In a way, shoemaker Alberto and I prepared ourselves to an anticipated grieving, as I say.

The city closes itself to its most representative inhabitants. To me, this weight of an emptying city, this distortion of inhabiting the city, was very clearly related to my feeling. It sustained the urgency and the need for this film, that it is a first-person testimony, a kind of cinematic diary, which speaks for all who live in this situation.

I hope that this film speaks for Alberto, for me, and for so many colleagues and friends who have gone through the same situation. If the technical quality is unexpectedly poor, it is also the image of the poverty of people who, like me, suddenly lose their safe haven. Your house. Your memories. And they are thrown out into the streets. There is no poetry here. Just the realization of what is painful. Shot without fundings, using different equipment, the film tries its best at being a witness and a reflection of the urban loss of a city like Lisbon. A city that unfortunately also loses its memories.

 

The house is also a place of work, where you wrote, conceived, and edited many of your films, and where you hosted some of the people with whom you developed projects with. What is the relationship between that house and your cinema?

I don’t know if I can talk about a specific relationship between the house – any house, for that matter – and my cinema. However, the many corners of that house, from the wonderful balcony to its beneficial light and spacious rooms with high ceilings, seemed to be meant for me, welcoming and encouraging my work. I always liked having places that were somewhat staged. So, I created corners for gazing, thinking, and reading.
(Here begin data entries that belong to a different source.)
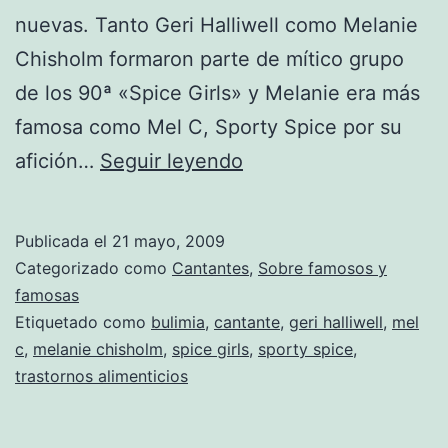
nuevas. Tanto Geri Halliwell como Melanie
Chisholm formaron parte de mítico grupo
de los 90ª «Spice Girls» y Melanie era más
famosa como Mel C, Sporty Spice por su
Mel
afición…
Seguir leyendo
C
ya
Publicada el
21 mayo, 2009
no
Categorizado como
Cantantes
,
Sobre famosos y
es
famosas
Etiquetado como
bulimia
,
cantante
,
geri halliwell
,
mel
Sporty
c
,
melanie chisholm
,
spice girls
,
sporty spice
,
Spice.
trastornos alimenticios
I added a table, an armchair, a pile of books bearing the natural light in mind. I had corners for different activities depending on the light, sound, furniture. An armchair by the window, facing the balcony and the street to ramble on. A sofa, so I could stretch out and write at the same time. A desk, like the one on Billy Wilder’s Front Page, where he kept his notebooks, project by project. A little wheeled table that I used as an easel to paint. And sometimes it happened, depending on the work at hands, to swap the bedroom for the office. To me, a house without an office is an incomplete house – so maybe I can say that the office is my favorite place, maybe my refuge because of my books, my notebooks, and the hours I’ve spent thinking and inventing things that are of no interest to anyone but me. It’s like a hiding place or a workshop full of mechanical things that only I can put to work. It feeds the many ideas, decisions, and indecisions of my creative process. Almost always intuitive. Almost always undisciplined. Always free. So, in every corner of the house there had to be a notebook, a pencil, and a good writing seat. In that house I prepared and produced films. I remembered the places where I was going to shoot. I conceived and tried out scenes. I arranged small work spots to edit documentaries and fiction from several films – such as Arrivederci Macau, O Bailinho, Coração Negro, Pe san Ié, and plays such as Bartleby in Melville’s head, articles for Hoje Macau, scripts and stories.

In this sense, the house has an obvious relationship with my cinema – more as a witness, an observer, and a host to the research and imagination I needed to feel like writing, editing, painting. It is the witness to the constraints when films are finished, to many applications, and to the many disappointments when nothing seems to work.

The relationship between the house and my cinema does not reside so much in the work I developed there, but in my relationship with the inhabited or cinematographic space – which I believe is similar, scenographic and not naturalistic. It is rather a formulation that responds to an immediate impulse. I like it even not knowing why – for the light, color, spatiality, the way in which one can circulate…

And, above all, because from this place – either to be filmed or inhabited – emanates a profound feeling that is addressed to me; that I recognize; that concerns me; that allows me to live, to know and to talk about what I want to talk about.